=== Work item ===
Say how many lines in the data hold "accidente". Nothing else belongs in the answer.

(Dataset entries)

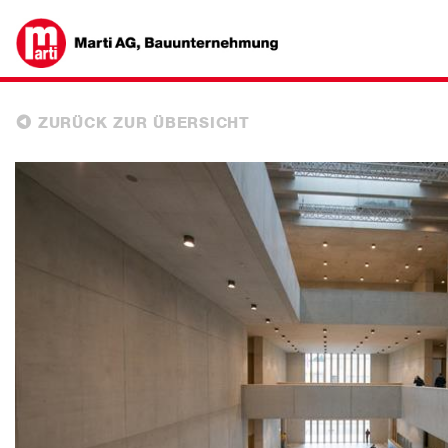
ZURÜCK ZUR ÜBERSICHT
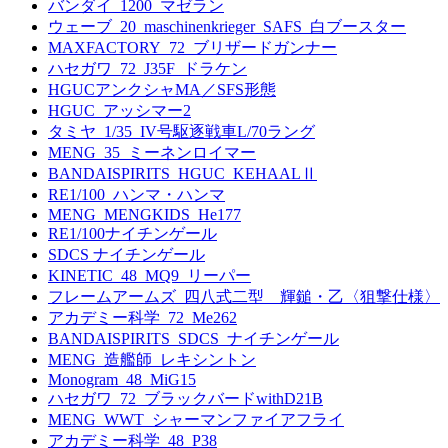
バンダイ_1200_マゼラン
ウェーブ_20_maschinenkrieger_SAFS_白ブースター
MAXFACTORY_72_ブリザードガンナー
ハセガワ_72_J35F_ドラケン
HGUCアンクシャMA／SFS形態
HGUC_アッシマー2
タミヤ_1/35_IV号駆逐戦車L/70ラング
MENG_35_ミーネンロイマー
BANDAISPIRITS_HGUC_KEHAALⅡ
RE1/100_ハンマ・ハンマ
MENG_MENGKIDS_He177
RE1/100ナイチンゲール
SDCS ナイチンゲール
KINETIC_48_MQ9_リーパー
フレームアームズ_四八式二型 輝鎚・乙〈狙撃仕様〉
アカデミー科学_72_Me262
BANDAISPIRITS_SDCS_ナイチンゲール
MENG_造艦師_レキシントン
Monogram_48_MiG15
ハセガワ_72_ブラックバードwithD21B
MENG_WWT_シャーマンファイアフライ
アカデミー科学_48_P38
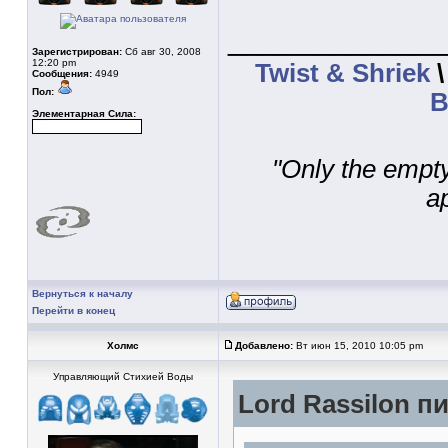
____________
Зарегистрирован:
Сб авг 30, 2008
12:20 pm
Twist & Shriek
Сообщения:
4949
Пол:
В
Элементарная Сила:
"Only the empt
a
Вернуться к началу
Перейти в конец
Холмс
Добавлено:
Вт июн 15, 2010 10:05 pm
Управляющий Стихией Воды
Lord Rassilon пи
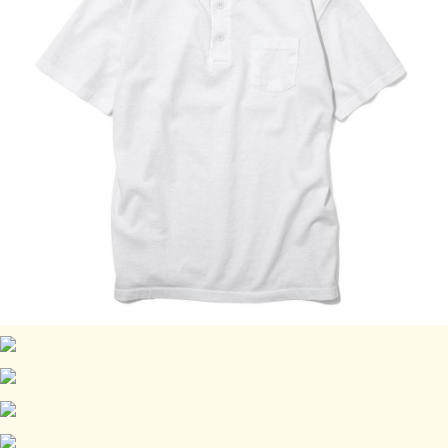
するほどに上質なビンテージ品のように印象が変わっていき
ます。
Fabric made in USA
Assembled in Japan
サイズの目安
サイズ
着丈 (cm)
身幅(cm)
肩幅 (cm)
袖丈 (cm)
S
61.5
46
42.5
19
M
66
49.5
46
20
L
68.5
55.5
49.5
21
XL
71
61
51
22
商品番号：GOST1103
素材：100% Cotton / 5.5 oz Jersey
染色技法：製品染め（反応染め）、製品染め（顔料染め）
※ご購入後はじめの数回は色落ちする事がありますので単品
でのお洗濯をおすすめ致します。
ご注意事項：製品染め後に洗濯乾燥済みのため最も縮んでい
る状態です。着用していくうちに詰まっている編み目が緩
み、身体に馴染んでいきます。※製品染め商品の特性上、染
め上がりのお色やサイズに若干の個体差がございますので予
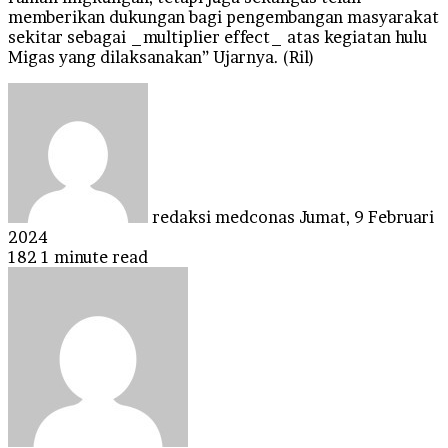
memberikan dukungan bagi pengembangan masyarakat
sekitar sebagai _multiplier effect_ atas kegiatan hulu
Migas yang dilaksanakan” Ujarnya. (Ril)
Send
an
email
redaksi medconas
Jumat, 9 Februari
2024
182
1 minute read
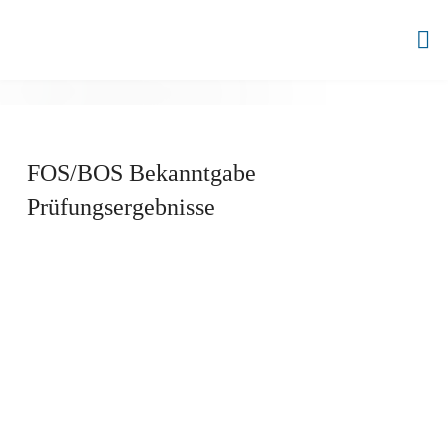
Zum
Inhalt
BBZ
springen
AHRENSBURG
FOS/BOS Bekanntgabe
Prüfungsergebnisse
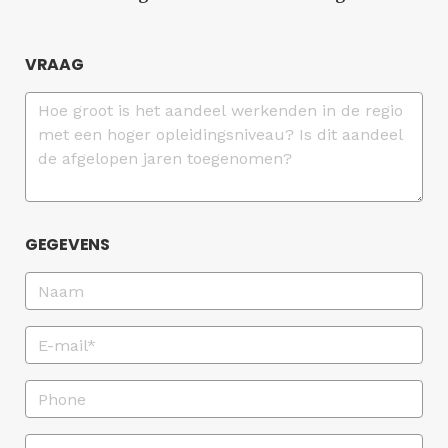
VRAAG
GEGEVENS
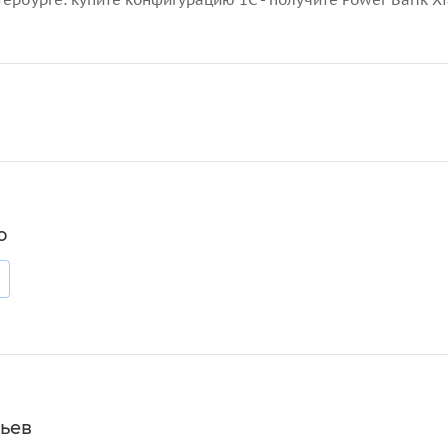
о
ьев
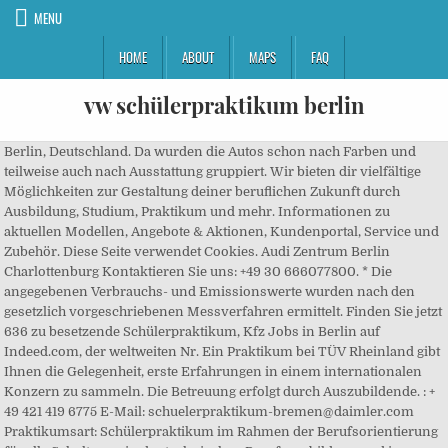
MENU
HOME
ABOUT
MAPS
FAQ
vw schülerpraktikum berlin
Berlin, Deutschland. Da wurden die Autos schon nach Farben und
teilweise auch nach Ausstattung gruppiert. Wir bieten dir vielfältige
Möglichkeiten zur Gestaltung deiner beruflichen Zukunft durch
Ausbildung, Studium, Praktikum und mehr. Informationen zu
aktuellen Modellen, Angebote & Aktionen, Kundenportal, Service und
Zubehör. Diese Seite verwendet Cookies. Audi Zentrum Berlin
Charlottenburg Kontaktieren Sie uns: +49 30 666077800. * Die
angegebenen Verbrauchs- und Emissionswerte wurden nach den
gesetzlich vorgeschriebenen Messverfahren ermittelt. Finden Sie jetzt
636 zu besetzende Schülerpraktikum, Kfz Jobs in Berlin auf
Indeed.com, der weltweiten Nr. Ein Praktikum bei TÜV Rheinland gibt
Ihnen die Gelegenheit, erste Erfahrungen in einem internationalen
Konzern zu sammeln. Die Betreuung erfolgt durch Auszubildende. : +
49 421 419 6775 E-Mail: schuelerpraktikum-bremen@daimler.com
Praktikumsart: Schülerpraktikum im Rahmen der Berufsorientierung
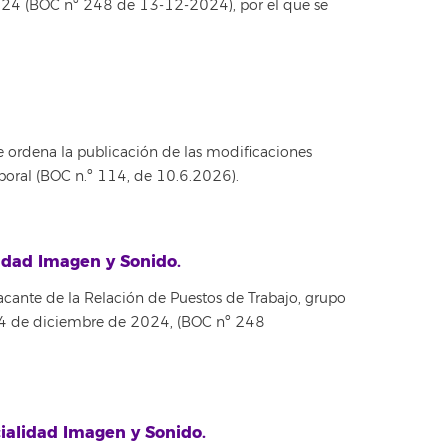
 2024 (BOC nº 248 de 13-12-2024), por el que se
 ordena la publicación de las modificaciones
aboral (BOC n.º 114, de 10.6.2026).
lidad Imagen y Sonido.
acante de la Relación de Puestos de Trabajo, grupo
de 4 de diciembre de 2024, (BOC nº 248
cialidad Imagen y Sonido.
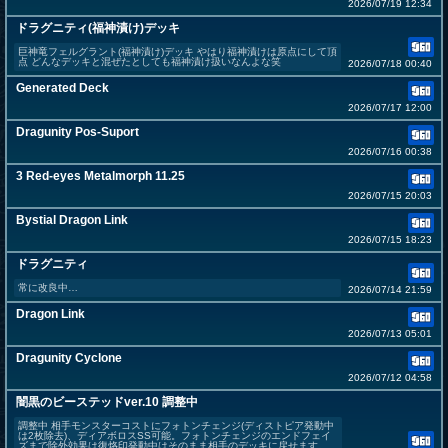
2026/07/19 12:34
ドラグニティ(福神漬け)デッキ
巨神竜フェルグラント(福神漬け)デッキ やはり福神漬けは原点にして頂
点 どんなデッキと混ぜたとしても福神漬け扱いなんよな笑
2026/07/18 00:40
Generated Deck
2026/07/17 12:00
Dragunity Pos-Suport
2026/07/16 00:38
3 Red-eyes Metalmorph 11.25
2026/07/15 20:03
Bystial Dragon Link
2026/07/15 18:23
ドラグニティ
常に改良中…
2026/07/14 21:59
Dragon Link
2026/07/13 05:01
Dragunity Cyclone
2026/07/12 04:58
闇黒のビーステッドver.10 調整中
調整中 相手モンスターコストにフォトンチェンジ(ディストピア発動中
は2枚除去)、ディアボロスSS可能。フォトンチェンジのエンドフェイ
ズまで除外効果は復烙印発動中はそのまま相手のデッキに戻せます。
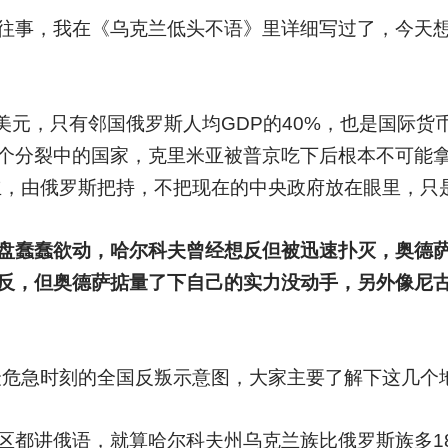
往事，我在《乌克兰低头不语》里详细写过了，今天
50美元，只有邻国俄罗斯人均GDP的40%，也是国际
个分裂中的国家，克里米亚被普京吃下后根本不可能
独立，由俄罗斯把持，不把现在的中央政府放在眼里，只
盘蠢蠢欲动，哈尔科夫曾经想反但被迅速扑灭，奥德
反，但奥德萨掂量了下自己的实力没动手，另外像尼
兰最危急时刻的全国反叛示意图，大家主要了解下这几个
区都讲俄语，就算哈尔科夫州乌克兰族比俄罗斯族多1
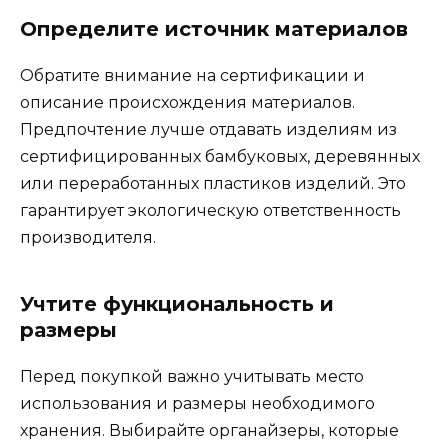
Определите источник материалов
Обратите внимание на сертификации и
описание происхождения материалов.
Предпочтение лучше отдавать изделиям из
сертифицированных бамбуковых, деревянных
или переработанных пластиков изделий. Это
гарантирует экологическую ответственность
производителя.
Учтите функциональность и
размеры
Перед покупкой важно учитывать место
использования и размеры необходимого
хранения. Выбирайте органайзеры, которые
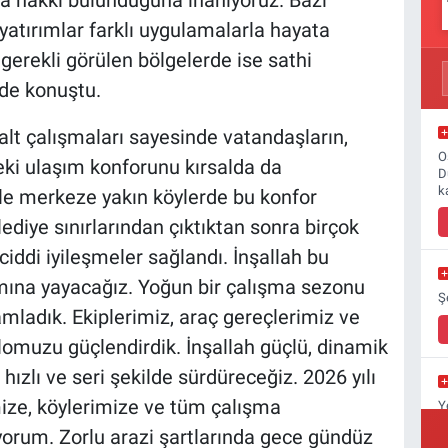
a hakkı bulunduğuna inanıyoruz. Bazı
 yatırımlar farklı uygulamalarla hayata
 gerekli görülen bölgelerde ise sathi
nde konuştu.
lt çalışmaları sayesinde vatandaşların,
O
eki ulaşım konforunu kırsalda da
D
k
kle merkeze yakın köylerde bu konfor
diye sınırlarından çıktıktan sonra birçok
iddi iyileşmeler sağlandı. İnşallah bu
mına yayacağız. Yoğun bir çalışma sezonu
Ş
mamladık. Ekiplerimiz, araç gereçlerimiz ve
ilomuzu güçlendirdik. İnşallah güçlü, dinamik
ızlı ve seri şekilde sürdüreceğiz. 2026 yılı
mize, köylerimize ve tüm çalışma
Y
Y
iyorum. Zorlu arazi şartlarında gece gündüz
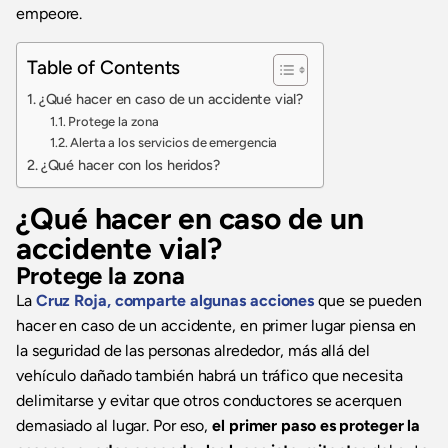
empeore.
Table of Contents
¿Qué hacer en caso de un accidente vial?
Protege la zona
Alerta a los servicios de emergencia
¿Qué hacer con los heridos?
¿Qué hacer en caso de un
accidente vial?
Protege la zona
La
Cruz Roja, comparte algunas acciones
que se pueden
hacer en caso de un accidente, en primer lugar piensa en
la seguridad de las personas alrededor, más allá del
vehículo dañado también habrá un tráfico que necesita
delimitarse y evitar que otros conductores se acerquen
demasiado al lugar. Por eso,
el primer paso es proteger la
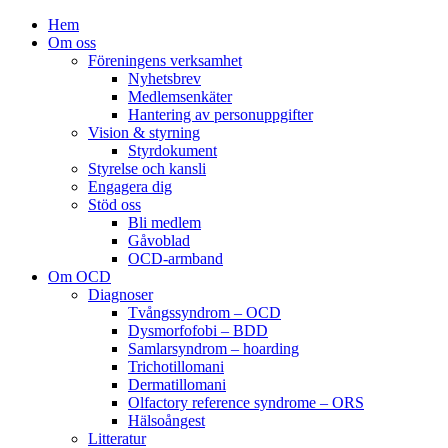
Hem
Om oss
Föreningens verksamhet
Nyhetsbrev
Medlemsenkäter
Hantering av personuppgifter
Vision & styrning
Styrdokument
Styrelse och kansli
Engagera dig
Stöd oss
Bli medlem
Gåvoblad
OCD-armband
Om OCD
Diagnoser
Tvångssyndrom – OCD
Dysmorfofobi – BDD
Samlarsyndrom – hoarding
Trichotillomani
Dermatillomani
Olfactory reference syndrome – ORS
Hälsoångest
Litteratur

=== Exercise output ===
3